Suddenly he burst out laughing.
‘I’m in Shanghai, Julian.’
‘So?’ Orley looked around, as if to prove that there were no problems in view. ‘This is your moment, Owen! Who cares about distances? I don’t. Take the next highspeed jet, I’ll book you a ticket.’
‘Very kind of you, but—’
‘Kind?’ Orley tilted his head. ‘Do you have any idea what I owe you? I’ll carry you on my shoulders if I have to! No, here’s what we’ll do, have we got one of our Mach 4 jets anywhere in his vicinity? Find that out for me, Jennifer, I think there’s one in Tokyo, isn’t there? We’ll collect you, Owen. And bring Tu Tian with you, and that wonderful girl—’
‘Julian, wait.’
‘It’s not a problem, it really isn’t.’
Jericho shook his head. I’ve got more important things to do, he was about to say. I have to marry a standard lamp and a carpet in a Confucian ceremony, that’s my life, but he didn’t want to insult Orley, particularly since, as Shaw had predicted, he actually liked him. The Englishman radiated something that made you unreservedly willing to plunge into the next adventure with him.
‘I can’t get away from here right now,’ he said. ‘I have clients, and you know how it is – you shouldn’t leave anyone in the lurch.’
‘No, you’re right.’ Orley stroked his beard, clearly displeased by the situation. Then he turned his sea-blue eyes back towards Jericho. ‘But perhaps there’s a possibility of staying in Shanghai and still being in on it – but honestly, Owen, can you sleep peacefully without having brought all this to its conclusion?’
‘No,’ said Jericho wearily. ‘But it’s no longer my—’ He paused, searching for the right word.
‘Campaign?’ Orley nodded. ‘Okay, my friend. I know. You have to finish off your own story, not mine. Still, listen to my suggestion. It involves putting in a brief appearance, but you shouldn’t miss out on that, Owen. You really shouldn’t!’
The record for the biggest man-made mirror in the world was disputed by the Large Binocular Telescope Observatory in Arizona on the top of Mount Graham – two individual mirrors, to be precise, each one eight and a half metres in diameter and sixteen tonnes in weight – and the Hobby Eberle Telescope in Texas, consisting of reflecting cells over a surface of eleven metres by ten. On the other hand, there was no disputing the most beautiful mirror in the world. In times of global flooding, the Piazza San Marco in Venice surpassed anything that had ever been seen before.
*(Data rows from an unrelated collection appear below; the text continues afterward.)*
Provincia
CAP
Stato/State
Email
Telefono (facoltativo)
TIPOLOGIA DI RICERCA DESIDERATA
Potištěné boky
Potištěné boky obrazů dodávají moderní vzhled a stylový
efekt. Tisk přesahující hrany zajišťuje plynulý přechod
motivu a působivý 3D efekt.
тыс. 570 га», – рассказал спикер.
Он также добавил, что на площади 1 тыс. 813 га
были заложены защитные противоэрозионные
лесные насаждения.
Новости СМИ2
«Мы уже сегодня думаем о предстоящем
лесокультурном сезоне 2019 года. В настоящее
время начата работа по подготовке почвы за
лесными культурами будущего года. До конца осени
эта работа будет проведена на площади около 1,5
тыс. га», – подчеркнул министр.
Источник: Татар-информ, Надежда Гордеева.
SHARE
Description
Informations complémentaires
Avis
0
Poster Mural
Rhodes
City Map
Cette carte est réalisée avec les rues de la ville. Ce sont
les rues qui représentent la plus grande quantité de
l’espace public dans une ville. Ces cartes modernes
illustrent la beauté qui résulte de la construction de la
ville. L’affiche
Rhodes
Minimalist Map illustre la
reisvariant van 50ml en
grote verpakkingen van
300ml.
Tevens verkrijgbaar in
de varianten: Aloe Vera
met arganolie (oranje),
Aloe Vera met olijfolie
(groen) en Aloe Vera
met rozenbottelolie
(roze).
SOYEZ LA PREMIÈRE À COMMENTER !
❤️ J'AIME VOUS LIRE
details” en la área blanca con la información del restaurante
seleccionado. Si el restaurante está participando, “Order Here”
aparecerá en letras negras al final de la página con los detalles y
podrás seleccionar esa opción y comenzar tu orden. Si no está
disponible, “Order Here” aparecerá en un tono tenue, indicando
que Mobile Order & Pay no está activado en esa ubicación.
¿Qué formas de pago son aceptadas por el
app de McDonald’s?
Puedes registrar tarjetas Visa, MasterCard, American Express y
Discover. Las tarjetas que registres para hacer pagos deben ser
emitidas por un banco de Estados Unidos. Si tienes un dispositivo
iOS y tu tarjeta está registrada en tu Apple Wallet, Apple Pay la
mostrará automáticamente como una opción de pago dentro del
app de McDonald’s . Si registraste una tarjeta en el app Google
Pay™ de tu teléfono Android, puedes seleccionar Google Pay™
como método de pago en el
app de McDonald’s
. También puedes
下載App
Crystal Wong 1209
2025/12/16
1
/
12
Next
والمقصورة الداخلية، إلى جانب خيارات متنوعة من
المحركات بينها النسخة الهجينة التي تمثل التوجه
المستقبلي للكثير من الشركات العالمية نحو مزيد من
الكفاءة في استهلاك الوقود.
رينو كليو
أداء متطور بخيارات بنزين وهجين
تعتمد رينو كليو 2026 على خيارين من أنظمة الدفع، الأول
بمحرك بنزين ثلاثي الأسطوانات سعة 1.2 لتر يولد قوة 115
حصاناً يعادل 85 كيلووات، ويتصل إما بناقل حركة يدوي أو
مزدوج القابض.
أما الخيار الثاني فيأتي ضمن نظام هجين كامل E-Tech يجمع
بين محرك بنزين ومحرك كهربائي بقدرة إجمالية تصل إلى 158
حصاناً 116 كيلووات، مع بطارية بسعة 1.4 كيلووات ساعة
Gerald Palstein sat outside the Caffè Florian, buffeted by the unceasing stream of tourists that repelled him just as much as the flooded Piazza San Marco magically attracted him. For some years now the square had been continuously underwater. For the sake of it, he accepted the invasive spectacle, particularly since something was slowly changing in the behaviour of the visitors. Even in Japanese tour groups, you could now detect a certain reluctance to cross the square on sunny days like this and disturb the peace of the ankle-high standing water that perfectly reflected the Basilica di San Marco, the Campanile in front of it and the surrounding Procuratie, a world based on water and at the same time commemorated in it, a symbolic glimpse of the future. As inexorably as the lagoon rose, the city was sinking into the sea, like lovers seeking to unite even if it means that they merge together.